Brophy on quest for governorship
GOP candidate says Denver is deaf to rural Colorado
Sam Green/Cortez Journal
Greg Brophy, a Republican gubernatorial hopeful, believes in his heart that northern Colorado counties should secede from the state, but his head tells him something else.
“As an individual, because I want this great state to stay together, I will vote against it on the ballot, but I’m really happy that my county commissioners are putting it on the ballot and talking about it,” he told the Cortez Journal on Thursday.
A native of Wray in Yuma County, Brophy said all measures have been exhausted in attempts to ensure elected officials, namely Gov. John Hickenlooper, and the Democratic-controlled General Assembly heed concerns on gun control and a rural renewable electric bill.

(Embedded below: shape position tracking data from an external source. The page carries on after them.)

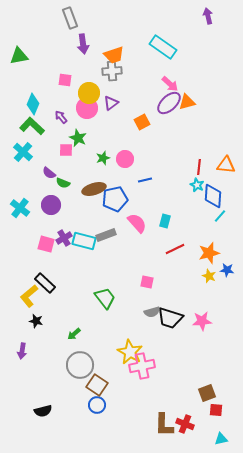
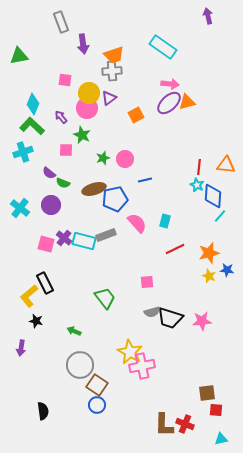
gray rectangle at (70, 18): moved 9 px left, 4 px down
pink arrow at (170, 84): rotated 36 degrees counterclockwise
purple triangle at (111, 103): moved 2 px left, 5 px up
orange square at (142, 122): moved 6 px left, 7 px up
green star at (78, 138): moved 4 px right, 3 px up
cyan cross at (23, 152): rotated 30 degrees clockwise
purple cross at (64, 238): rotated 21 degrees counterclockwise
pink square at (147, 282): rotated 16 degrees counterclockwise
black rectangle at (45, 283): rotated 20 degrees clockwise
green arrow at (74, 334): moved 3 px up; rotated 64 degrees clockwise
purple arrow at (22, 351): moved 1 px left, 3 px up
brown square at (207, 393): rotated 12 degrees clockwise
black semicircle at (43, 411): rotated 84 degrees counterclockwise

Brophy said Colorado’s 36th governor has simply ignored every group and nearly all of legislators from rural Colorado who took a position to oppose those bills.
“The secessionist movement is sort of the last desperate act of a constituency that feels like they haven’t been listened to,” Brophy said.

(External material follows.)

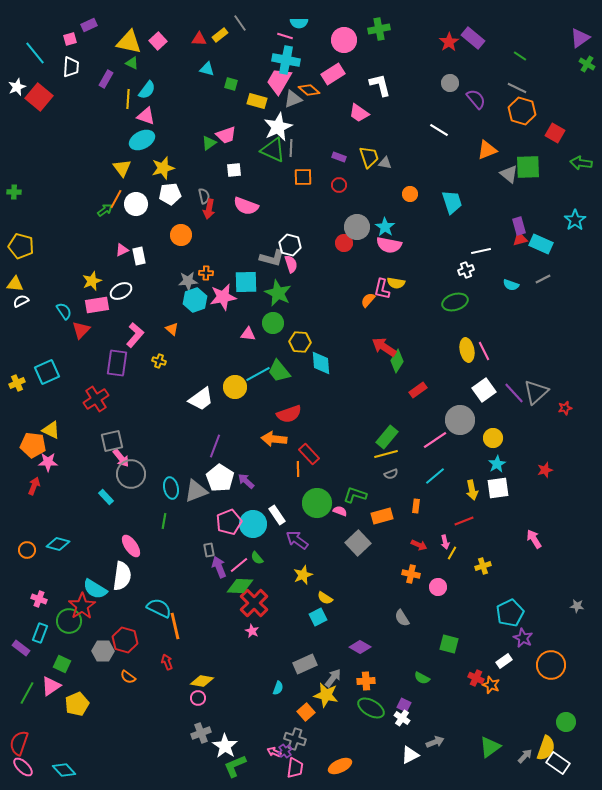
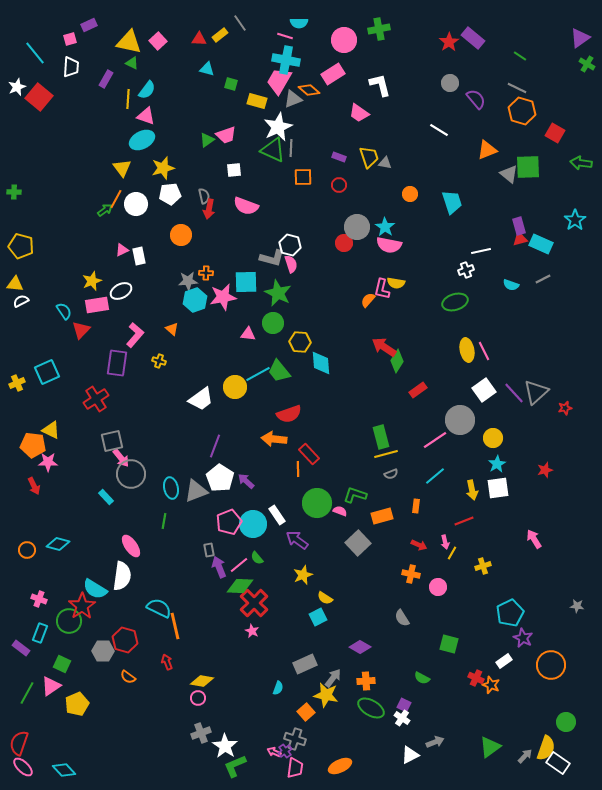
green triangle at (209, 143): moved 2 px left, 3 px up
green rectangle at (387, 437): moved 6 px left; rotated 55 degrees counterclockwise
red arrow at (34, 486): rotated 132 degrees clockwise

When reminded secession hasn’t proved advantageous in American history, Brophy said that’s why his head disagrees with his heart.
“In my heart, I want to go,” he said. “I want to secede, but my head tells me it won’t work, and we need to keep this state together.”

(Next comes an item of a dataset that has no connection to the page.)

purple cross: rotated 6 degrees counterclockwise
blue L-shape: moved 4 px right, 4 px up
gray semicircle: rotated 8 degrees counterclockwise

Running as a libertarian conservative dedicated to kitchen-table issues, Brophy said he believes Colorado can be a beacon of light for freedom for the entire nation.
He was in Cortez Thursday, and met with gun-rights activists at the Summit Shooting Center earlier in the day. Brophy said he opposed any future gun-control measures, despite the fact that firearms have safety locks.
“More gun control has never improved public safety,” he said.
A member of the Colorado Legislature for the past decade as both a senator and a representative, Brophy said his record shows that he is able to work across party lines to enact legislation for all Coloradoans. He specifically mentioned his efforts to work with Democrats to reform the state’s public pension program.
“I know we can work with the other side without compromising our ideals,” he said.
As a result of his legislative experience, Brophy said while someone may have the best idea in the world, in order to get legislation passed one must be able to work with others with different views.
“It’s time for an experienced leader to run for all of the state,” he said.
After the primary, Brophy said he would like to return to Montezuma County, perhaps as part of a bicycle tour. An avid cyclist, Brophy said he wants to connect with all citizens.
“I’m not a typical Republican,” he said. “I’m a typical Coloradoan.”